YOUR INSTRUCTIONS
Could you report every line from the entries that includes the word "sowohl"?

TASK INPUTS
- - -
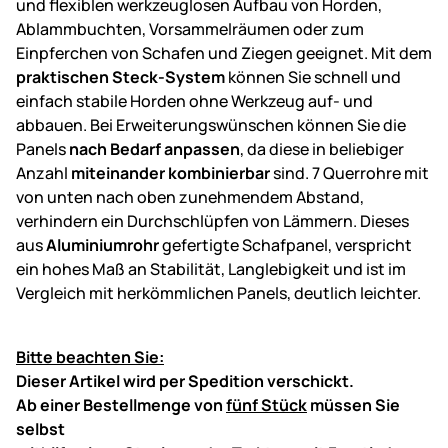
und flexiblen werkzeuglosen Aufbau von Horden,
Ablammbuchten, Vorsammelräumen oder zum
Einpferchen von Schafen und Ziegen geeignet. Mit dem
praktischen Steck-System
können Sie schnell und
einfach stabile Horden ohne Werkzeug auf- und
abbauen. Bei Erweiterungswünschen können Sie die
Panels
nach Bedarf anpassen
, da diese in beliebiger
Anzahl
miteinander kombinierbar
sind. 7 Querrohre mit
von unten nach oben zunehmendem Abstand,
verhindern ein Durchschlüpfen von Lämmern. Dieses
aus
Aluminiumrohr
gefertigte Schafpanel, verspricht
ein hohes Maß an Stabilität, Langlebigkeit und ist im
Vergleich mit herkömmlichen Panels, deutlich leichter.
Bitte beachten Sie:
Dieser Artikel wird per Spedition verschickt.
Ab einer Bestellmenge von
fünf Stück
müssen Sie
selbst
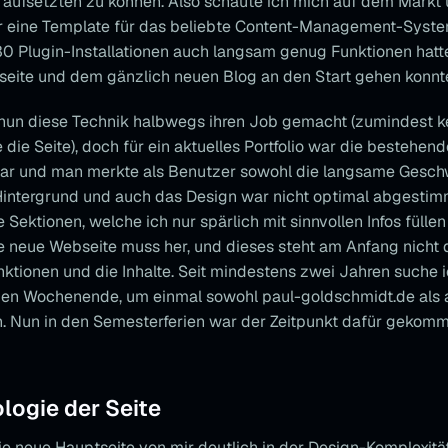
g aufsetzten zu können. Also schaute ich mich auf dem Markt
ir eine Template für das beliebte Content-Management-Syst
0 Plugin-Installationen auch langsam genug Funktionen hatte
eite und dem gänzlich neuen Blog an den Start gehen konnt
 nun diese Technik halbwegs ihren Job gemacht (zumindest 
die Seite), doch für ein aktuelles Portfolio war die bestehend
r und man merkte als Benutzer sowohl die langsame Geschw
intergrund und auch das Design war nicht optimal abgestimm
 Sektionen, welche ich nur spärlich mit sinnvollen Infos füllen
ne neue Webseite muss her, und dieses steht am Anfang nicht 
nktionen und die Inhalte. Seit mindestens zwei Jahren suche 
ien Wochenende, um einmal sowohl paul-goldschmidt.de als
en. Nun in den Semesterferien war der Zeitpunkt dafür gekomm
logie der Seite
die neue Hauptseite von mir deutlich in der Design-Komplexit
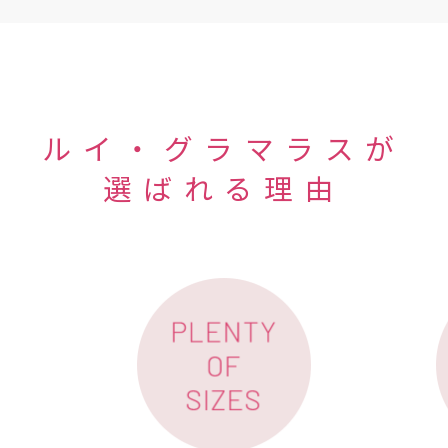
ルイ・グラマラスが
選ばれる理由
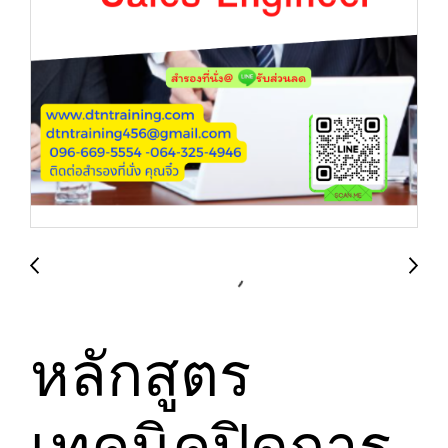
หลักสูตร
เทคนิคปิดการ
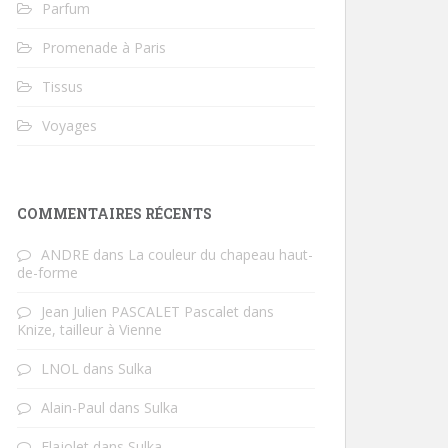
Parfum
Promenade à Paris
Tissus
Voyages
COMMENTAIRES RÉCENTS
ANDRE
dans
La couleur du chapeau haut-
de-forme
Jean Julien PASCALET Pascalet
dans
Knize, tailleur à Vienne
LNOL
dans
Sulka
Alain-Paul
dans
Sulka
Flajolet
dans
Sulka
- - -
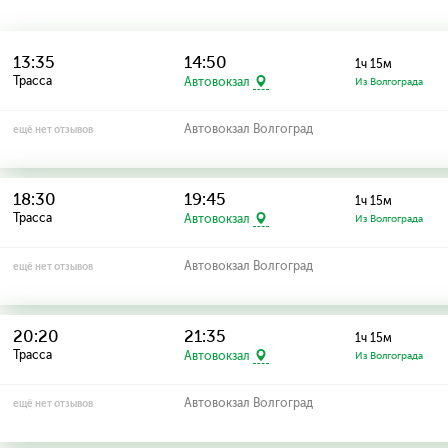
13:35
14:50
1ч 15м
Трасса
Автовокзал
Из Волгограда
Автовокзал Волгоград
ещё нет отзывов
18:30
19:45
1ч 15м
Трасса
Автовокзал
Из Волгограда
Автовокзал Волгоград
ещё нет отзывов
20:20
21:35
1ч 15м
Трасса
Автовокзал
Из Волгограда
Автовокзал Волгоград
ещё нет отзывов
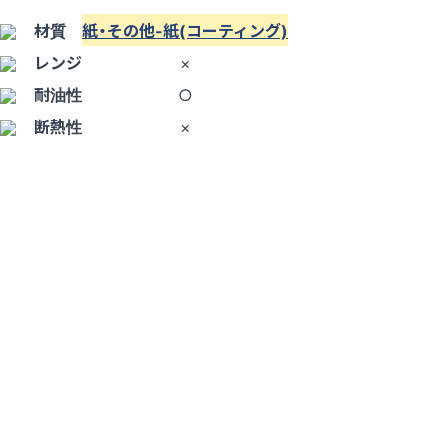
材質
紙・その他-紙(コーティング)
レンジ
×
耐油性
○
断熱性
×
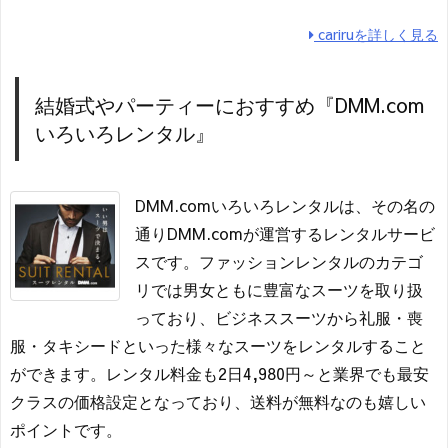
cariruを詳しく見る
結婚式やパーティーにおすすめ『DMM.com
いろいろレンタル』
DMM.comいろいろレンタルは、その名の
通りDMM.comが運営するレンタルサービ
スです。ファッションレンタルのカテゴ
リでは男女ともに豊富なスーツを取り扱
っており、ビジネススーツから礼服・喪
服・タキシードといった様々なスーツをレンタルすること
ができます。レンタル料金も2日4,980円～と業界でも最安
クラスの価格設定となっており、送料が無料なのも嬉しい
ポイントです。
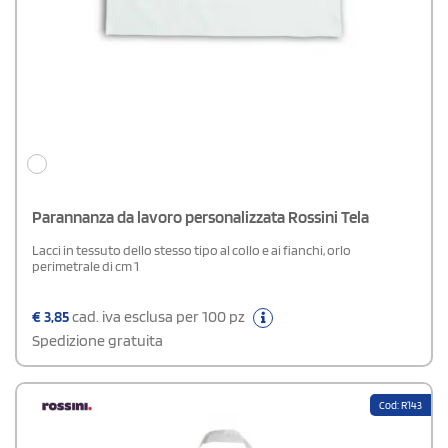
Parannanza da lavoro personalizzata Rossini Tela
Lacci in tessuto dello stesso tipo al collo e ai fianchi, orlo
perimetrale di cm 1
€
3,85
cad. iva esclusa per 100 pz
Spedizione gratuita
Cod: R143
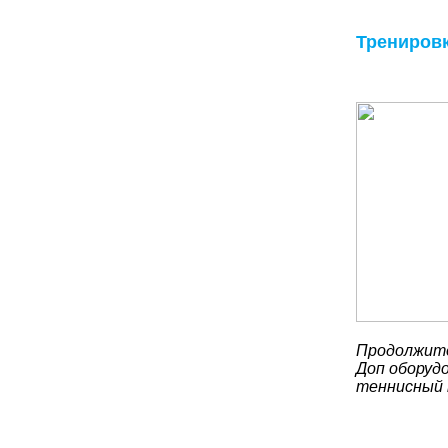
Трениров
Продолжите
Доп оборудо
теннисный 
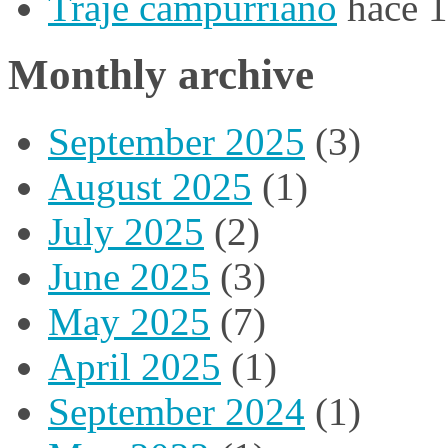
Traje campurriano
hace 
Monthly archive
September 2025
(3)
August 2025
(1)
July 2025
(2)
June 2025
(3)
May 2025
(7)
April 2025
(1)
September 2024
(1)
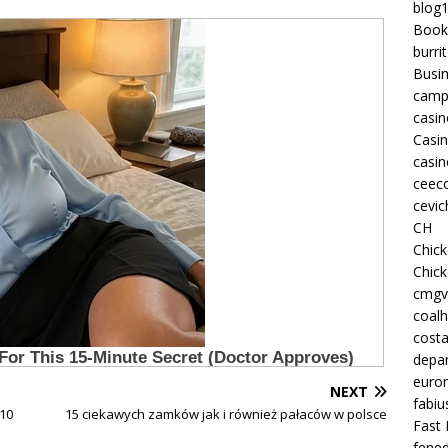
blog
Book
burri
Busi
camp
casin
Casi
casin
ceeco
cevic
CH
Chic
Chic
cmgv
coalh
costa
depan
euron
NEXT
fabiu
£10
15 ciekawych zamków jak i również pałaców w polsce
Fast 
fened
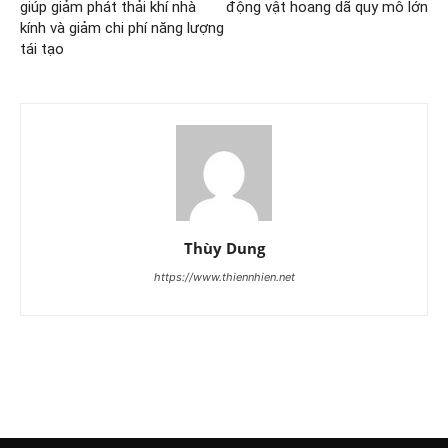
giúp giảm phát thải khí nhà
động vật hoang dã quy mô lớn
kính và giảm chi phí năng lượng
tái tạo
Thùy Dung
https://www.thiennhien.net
- - -
SOLUTION TO THIS PROBLEM
r und man merkte als Benutzer sowohl die langsame Geschw
ien Wochenende, um einmal sowohl paul-goldschmidt.de als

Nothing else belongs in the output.